As I sit here writing essay 255, I think back to the start of this little adventure and how close I came to killing the idea before it started…. I was certainly a reluctant and “doubting blogger” back in march of 2009 when I posted the first essay titled “Legacy” which you can see here: https://fylegacy.blogspot.com/2009/03/legacy.html. At the end of the opening paragraph, I included a line that still rings true today...
“Regardless of age or experience, no one is too old to learn, to grow, to see new insights and I am hopeful that this blog will foster growth in the writer and reader alike.”
This platform has certainly fostered growth for “yours truly” over the years and I am so grateful that I DIDN’T let my own reluctance/doubts/uncertainties stop me from posting that first essay so many years ago! I had left working at The Coca-Cola Company in 2008 (hard to imagine that it has been 15+ years) and as I started to transition to other endeavors, I had some of my old “Coke friends” ask me to share a s few of the stories that I told in meetings back at the company. Like the “Turkey Bag Story” featured in the first essay and the link above, I had a few “old stories” that I had shared over my 18 years at Coke. I had never written them down, so I had no easy way to share them with others. One of the folks asking for the stories kept at it and suggested that I create a blog and post them on-line. It seems crazy today, but at that moment the suggestion of me “writing a blog” seemed ludicrous…. I wasn’t a blog writer sitting in some wayward coffee shop (naïve and insulting!!), I was a corporate exec working towards my next gig… (Bolthouse Farms was still six months away.) Well, my reluctance was worn down over a few months and I posted the first essay, and ultimately five others in March of 2009 thinking that might be the end of it…. a blog of six stories for easy reference… little did I know that almost 250 essays later, decades in the future, I would be sitting here today highlighting all these essays and the 100k pageviews.

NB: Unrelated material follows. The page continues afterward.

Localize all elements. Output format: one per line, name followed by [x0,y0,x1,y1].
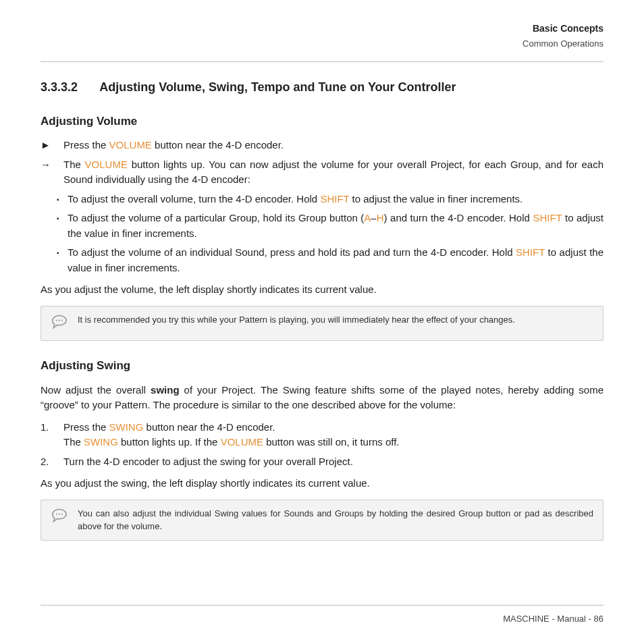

It’s interesting to look back at those first essays, which not only include the “Turkey Bag Story,” but also feature a personal favorite “Aunt Lorraine’s Law,” and one of the most read essays of all the 254 posted “The Three Impact Points of Leadership.” They were relevant then and still resonate today. If you think about the metrics, with 100k page pageviews, and 254 essays posted the average essay would have 394 pageviews (it’s just math.) Well, the bell curve on this blog doesn’t work like that, there are the “Top 10 Most Popular Posts” (you can see them over on the left side of the blog, just scroll down a little) and each of them have more than a 1000 pageviews per essay, many essays have a few hundred pageviews, and there are dozens with less than 50. Some of the “Top 10” were written back in 2009, yet two were written in the past few months. One of the things I have learned through this writing/posting adventure is that you never know what essay/topic will hit home, and literally be shared and read by thousands across the world, and which will be read by 20-30 folks and sit quietly on the sidelines… it’s not up to the writer for sure. Once you post an essay, its literally “out there” and the rest is up to the readers to decide!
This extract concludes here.